(Saved entries)
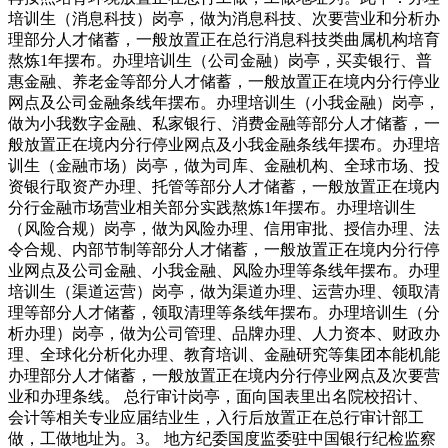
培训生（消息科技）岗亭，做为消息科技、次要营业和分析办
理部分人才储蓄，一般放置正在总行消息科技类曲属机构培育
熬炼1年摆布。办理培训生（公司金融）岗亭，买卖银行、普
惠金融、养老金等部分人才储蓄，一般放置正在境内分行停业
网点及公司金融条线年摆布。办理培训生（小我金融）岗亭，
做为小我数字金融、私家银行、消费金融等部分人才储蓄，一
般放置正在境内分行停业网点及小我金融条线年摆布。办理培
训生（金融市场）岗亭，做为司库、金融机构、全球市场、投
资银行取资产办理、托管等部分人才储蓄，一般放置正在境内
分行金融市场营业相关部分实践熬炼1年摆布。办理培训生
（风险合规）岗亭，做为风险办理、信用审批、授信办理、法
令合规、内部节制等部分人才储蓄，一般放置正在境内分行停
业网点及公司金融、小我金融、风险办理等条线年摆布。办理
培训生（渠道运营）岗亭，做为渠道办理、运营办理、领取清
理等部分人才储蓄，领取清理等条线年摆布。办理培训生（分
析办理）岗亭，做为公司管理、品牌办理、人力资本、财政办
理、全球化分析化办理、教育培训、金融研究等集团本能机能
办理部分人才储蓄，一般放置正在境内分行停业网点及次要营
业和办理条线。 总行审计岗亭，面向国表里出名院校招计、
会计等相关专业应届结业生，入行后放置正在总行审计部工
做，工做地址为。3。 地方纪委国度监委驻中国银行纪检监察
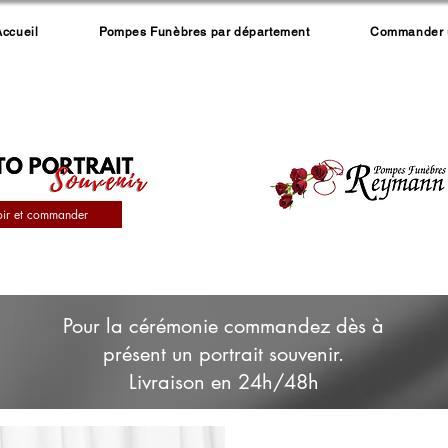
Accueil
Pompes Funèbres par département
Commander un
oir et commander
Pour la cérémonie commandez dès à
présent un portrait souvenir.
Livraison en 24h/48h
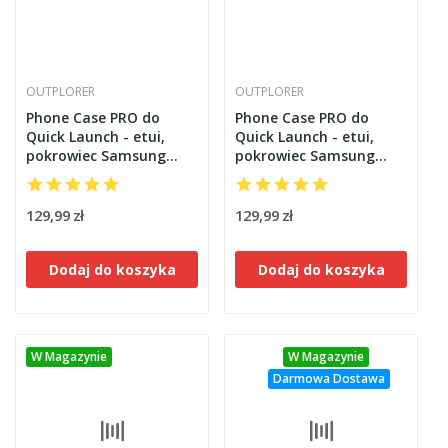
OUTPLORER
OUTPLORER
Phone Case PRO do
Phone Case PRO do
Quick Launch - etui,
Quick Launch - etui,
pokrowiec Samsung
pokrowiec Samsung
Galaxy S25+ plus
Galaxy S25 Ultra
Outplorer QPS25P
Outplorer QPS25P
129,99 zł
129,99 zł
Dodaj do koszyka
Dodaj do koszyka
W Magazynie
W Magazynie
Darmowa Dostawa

--

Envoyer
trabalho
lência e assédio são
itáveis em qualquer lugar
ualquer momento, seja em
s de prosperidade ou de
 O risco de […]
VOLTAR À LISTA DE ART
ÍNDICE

Task to carry out: From the records above, copy exactly the lines starting at the one with "培训生（消息科技）岗亭，做为消息科技、次要营业和分析办" and ending at the one with "Darmowa Dostawa", and no others. Pictures stay out.

Result for this exercise:
培训生（消息科技）岗亭，做为消息科技、次要营业和分析办
理部分人才储蓄，一般放置正在总行消息科技类曲属机构培育
熬炼1年摆布。办理培训生（公司金融）岗亭，买卖银行、普
惠金融、养老金等部分人才储蓄，一般放置正在境内分行停业
网点及公司金融条线年摆布。办理培训生（小我金融）岗亭，
做为小我数字金融、私家银行、消费金融等部分人才储蓄，一
般放置正在境内分行停业网点及小我金融条线年摆布。办理培
训生（金融市场）岗亭，做为司库、金融机构、全球市场、投
资银行取资产办理、托管等部分人才储蓄，一般放置正在境内
分行金融市场营业相关部分实践熬炼1年摆布。办理培训生
（风险合规）岗亭，做为风险办理、信用审批、授信办理、法
令合规、内部节制等部分人才储蓄，一般放置正在境内分行停
业网点及公司金融、小我金融、风险办理等条线年摆布。办理
培训生（渠道运营）岗亭，做为渠道办理、运营办理、领取清
理等部分人才储蓄，领取清理等条线年摆布。办理培训生（分
析办理）岗亭，做为公司管理、品牌办理、人力资本、财政办
理、全球化分析化办理、教育培训、金融研究等集团本能机能
办理部分人才储蓄，一般放置正在境内分行停业网点及次要营
业和办理条线。 总行审计岗亭，面向国表里出名院校招计、
会计等相关专业应届结业生，入行后放置正在总行审计部工
做，工做地址为。3。 地方纪委国度监委驻中国银行纪检监察
Accueil
Pompes Funèbres par département
Commander un
oir et commander
Pour la cérémonie commandez dès à
présent un portrait souvenir.
Livraison en 24h/48h
OUTPLORER
OUTPLORER
Phone Case PRO do
Phone Case PRO do
Quick Launch - etui,
Quick Launch - etui,
pokrowiec Samsung
pokrowiec Samsung
Galaxy S25+ plus
Galaxy S25 Ultra
Outplorer QPS25P
Outplorer QPS25P
129,99 zł
129,99 zł
Dodaj do koszyka
Dodaj do koszyka
W Magazynie
W Magazynie
Darmowa Dostawa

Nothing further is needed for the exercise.